Modelleri perineural işgalinin geliştirmeye, hücresel ve moleküler mekanizmaları bu sürecin aydınlatmak için ve aday terapötik ajanlar PNI azaltmak için test etmek esastır. Kanser hücrelerinin sinir explants⁴, dorsal kök ganglions^5,6,7veya belirli hücreleri ile ortak kültür vitro kanserleri ve sinirler arasındaki etkileşimler eğitim yöntemleri şunlardır sinir⁷microenvironment gibi Schwann hücreleri. Vivo yaklaşımlar, ancak, daha fizyolojik ilgili, hangi kanser indüklenen nakledilen veya kanser fare modelleri kullanımını içerir ve tüm sinir microenvironment için muhasebe avantajına sahip. Orthotopic pankreas veya Prostat Kanser, PNI modelleri bildirilen^8,9,10 olmuştur ve PNI insidansı kaydedilebilir, ancak bu organlar sinirler küçük boyutu nedeniyle, görmek zordur Tüm sinir ve bu nedenle PNI kapsamını ölçmek için.
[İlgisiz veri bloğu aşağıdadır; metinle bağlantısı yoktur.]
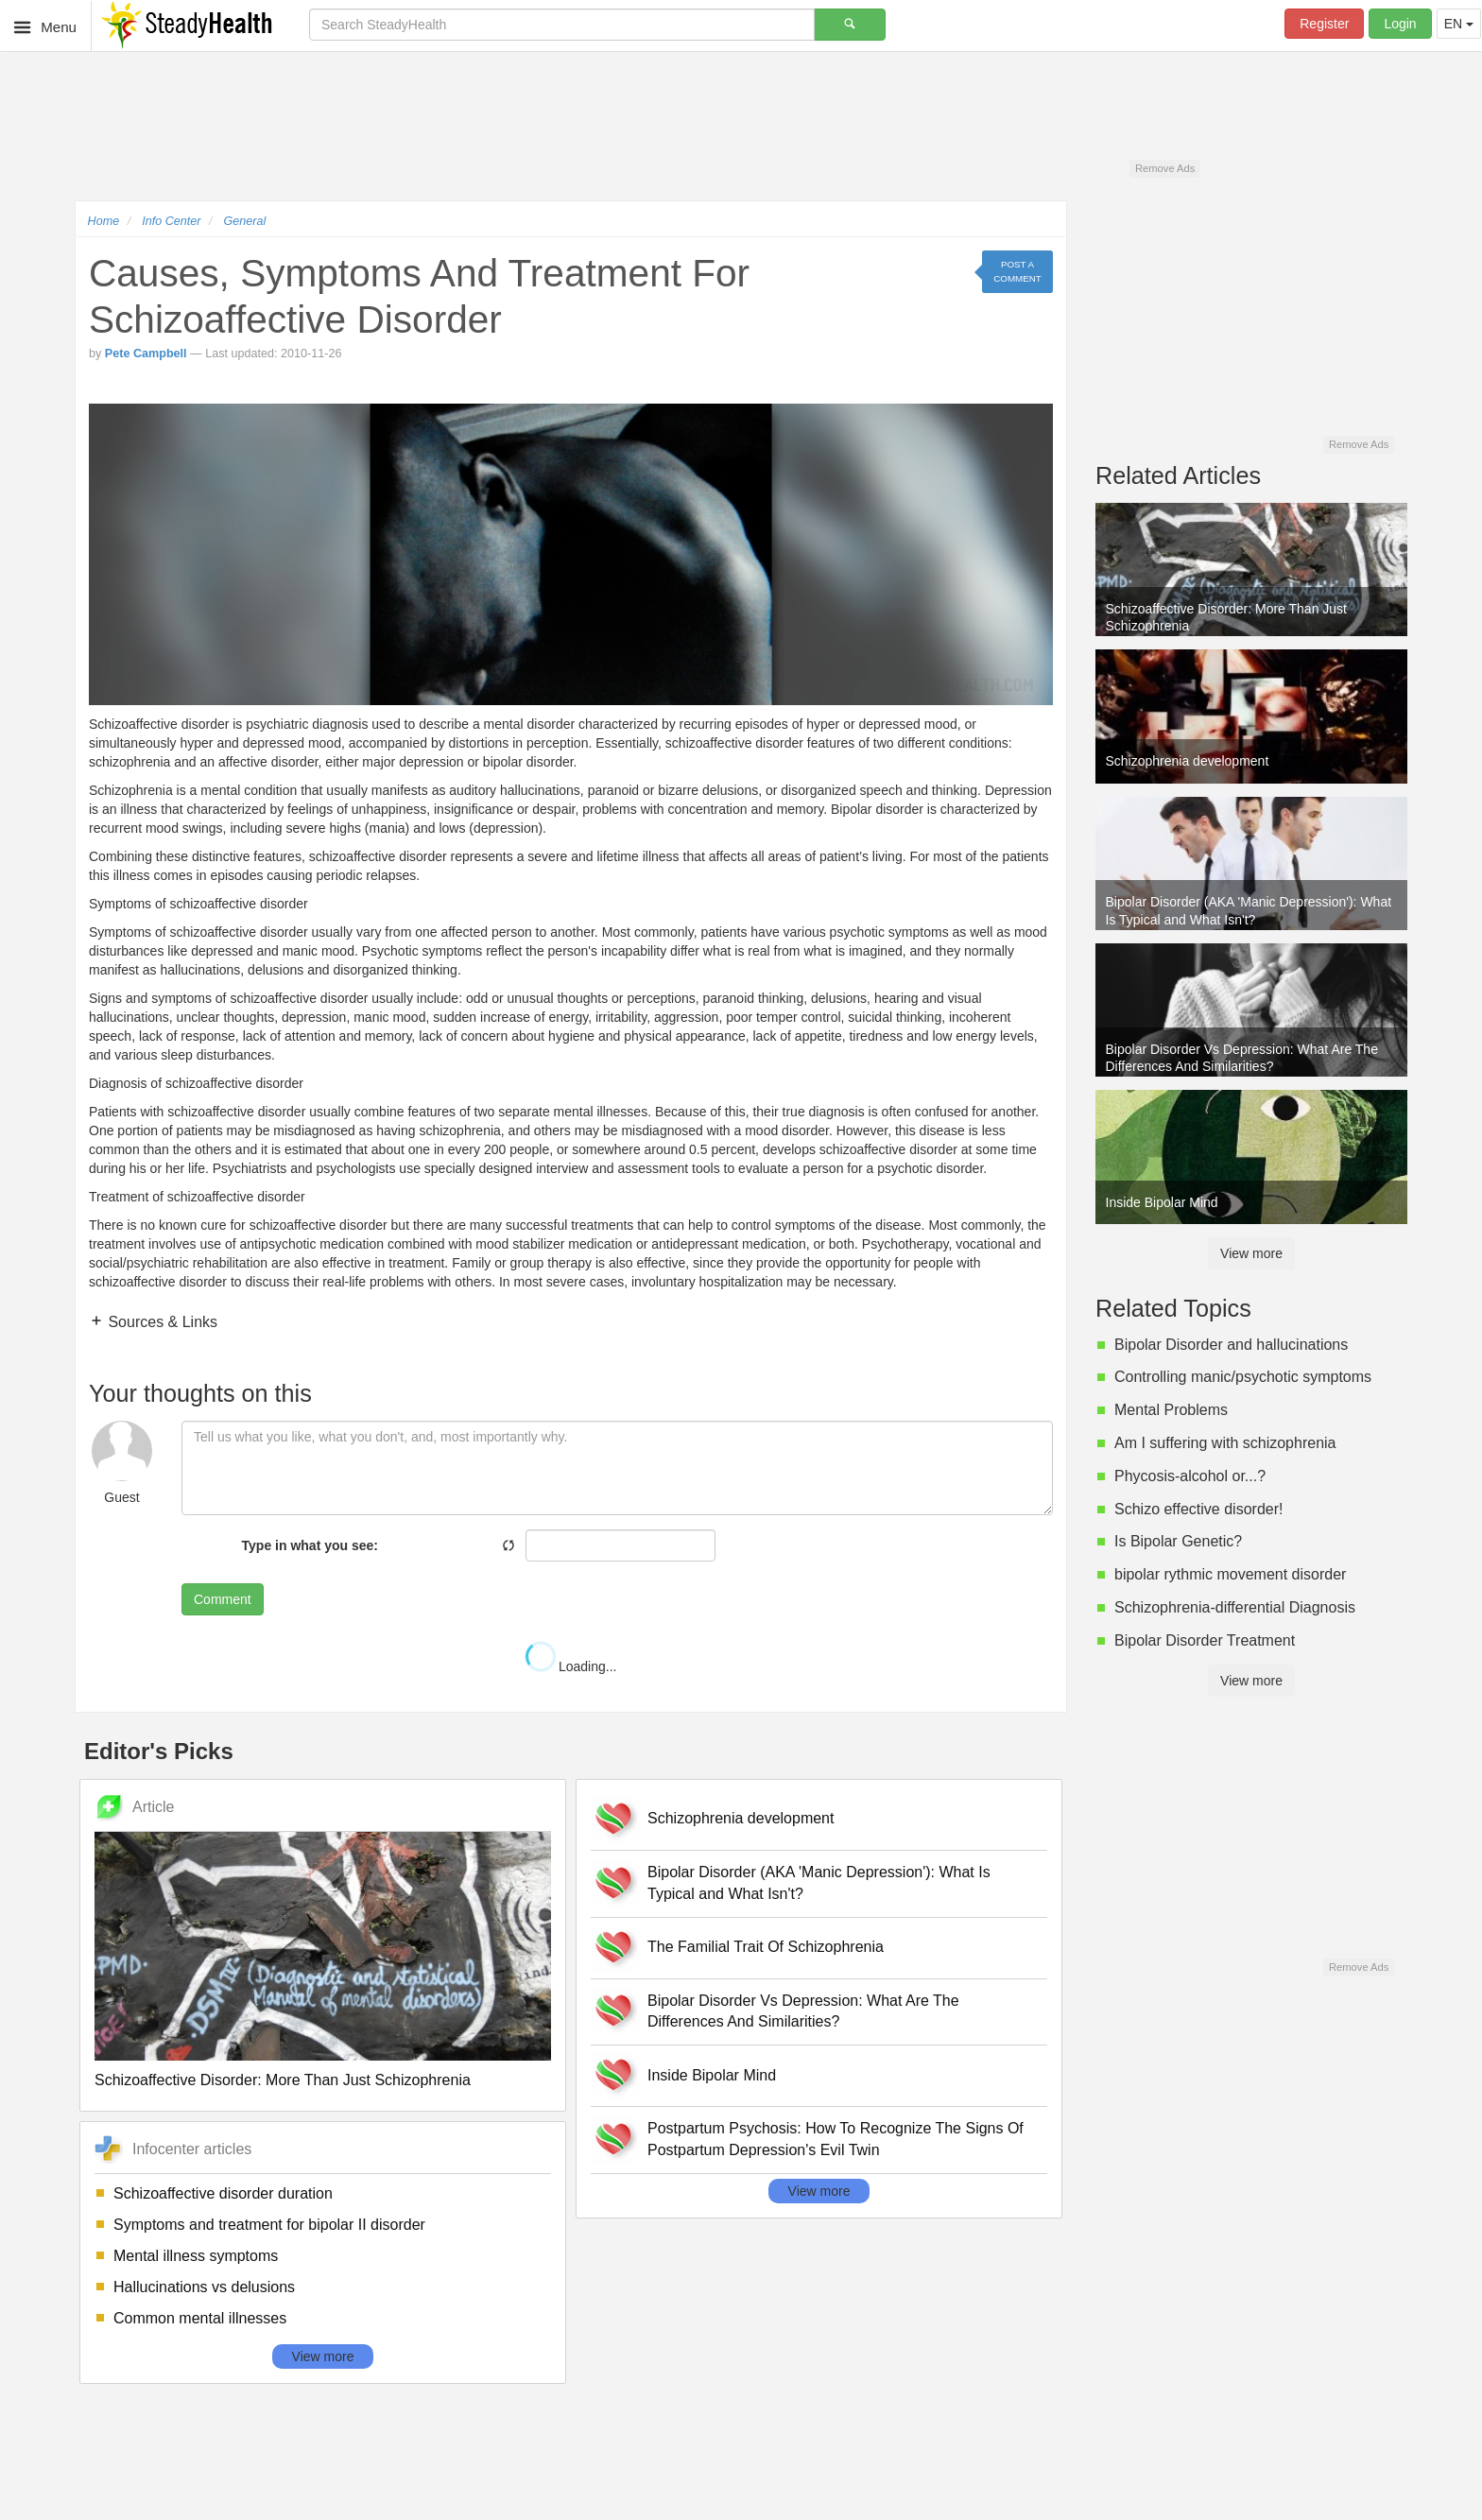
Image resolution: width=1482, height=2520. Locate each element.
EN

Biz burada tarif hangi kanser hücreleri-basit bir cerrahi prosedür¹¹farelerin siyatik sinir içine enjekte edilir PNI vivo içinde modelin modelidir. Heterotopik transplantasyon sinir omurilik doğru içinde işgal etti. Sinir işgali sitesinden enjeksiyon spinal kord uzunluğu, yanı sıra sinir içinde kanser hacmi ölçülecek. Önemlisi, baskına sinir deneyleri mikroskobik ve moleküler analizleri de dahil olmak üzere çeşitli için toplanabilir. Kanser hücrelerinin çeşitli test ve genetik olarak değiştirilmiş veya belirli bileşikler ile tedavi ana bilgisayar fare de kullanılabilir olur. Bu güçlü tahlil kanser hücreleri ve ana bilgisayar microenvironment için PNI mekanizmaları içine soruşturma için değişiklik yapılmasına izin verir.

Protocol

Tüm yordamları hayvan konuları ile kurumsal hayvan bakım ve kullanım Komitesi Memorial Sloan Kettering Kanser Merkezi tarafından kabul edildi.
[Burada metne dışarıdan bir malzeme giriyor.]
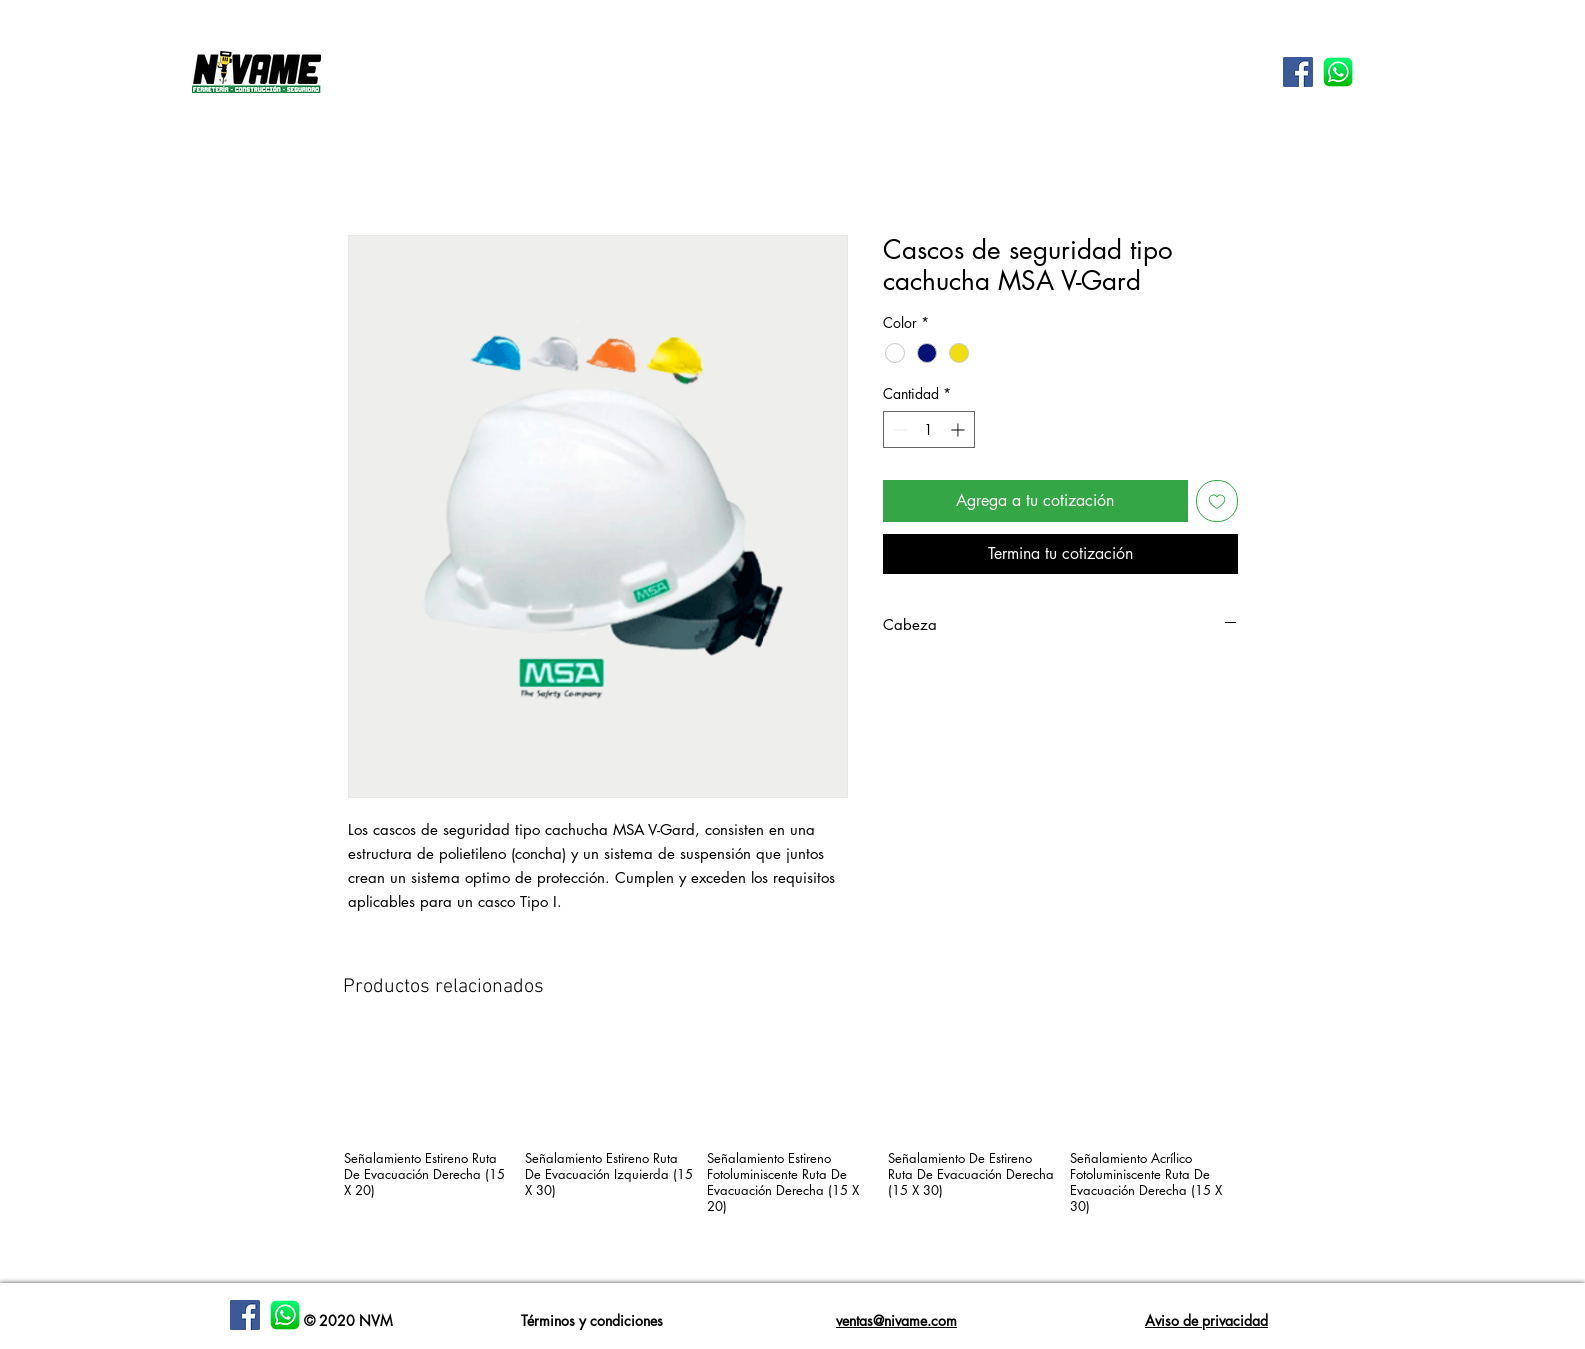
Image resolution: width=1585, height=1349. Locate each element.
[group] (793, 1151)
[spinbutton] (929, 429)
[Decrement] (898, 429)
1. kanser hücrelerinin hazırlanması

1. Hasat alt Konfluent Panc02-H7 hücrelerle % 0.25 tripsin 37 ° C'de 5 min için 15 mL santrifüj tüpü hücrelerde toplamak.
   Not: Hücreleri yaklaşık 12 x %10 80 confluency ve 4 mL tripsin şişesi başına⁶ hücre içeren T-225 şişesi yetiştirilen / şişesi kullanılır.
2. Senaryo Özeti 5 dk. hücre resuspending tarafından hücreleri (yukarı ve aşağı iki kez pipetting tarafından) 1 mL PBS cips ve süspansiyon 1.5 mL microcentrifuge tüp buz üzerinde aktarım yıkama için 4 ° C'de 900 g x santrifüj kapasitesi.
3. Tekrar hücreleri 5 min için 4 ° C'de 900 g x santrifüj kapasitesi ve süpernatant Pelet bozmadan atın. Buzda pelleted hücreler enjeksiyon kadar tutmak.
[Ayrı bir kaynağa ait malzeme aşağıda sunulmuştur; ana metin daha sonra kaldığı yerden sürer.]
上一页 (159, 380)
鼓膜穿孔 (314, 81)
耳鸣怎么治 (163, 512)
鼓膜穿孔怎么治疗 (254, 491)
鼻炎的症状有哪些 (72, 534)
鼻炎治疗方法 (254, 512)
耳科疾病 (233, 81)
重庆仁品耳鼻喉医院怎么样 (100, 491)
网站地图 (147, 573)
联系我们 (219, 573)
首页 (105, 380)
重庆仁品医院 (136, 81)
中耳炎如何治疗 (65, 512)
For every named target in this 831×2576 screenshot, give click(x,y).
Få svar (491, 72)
2. fare ve cerrahi hazırlanması

Not: Bu çalışmada 8-hafta-yaşlı, erkek ve dişi C57BL/6J fareler kullanılır. Ameliyat koşulları kuruluşumuzun IACUC kuralları izler. Aletleri sterilize, cerrahi çalışma yüzeyi dezenfekte, hayvan dezenfekte ve cerrah steril eldiven giyer.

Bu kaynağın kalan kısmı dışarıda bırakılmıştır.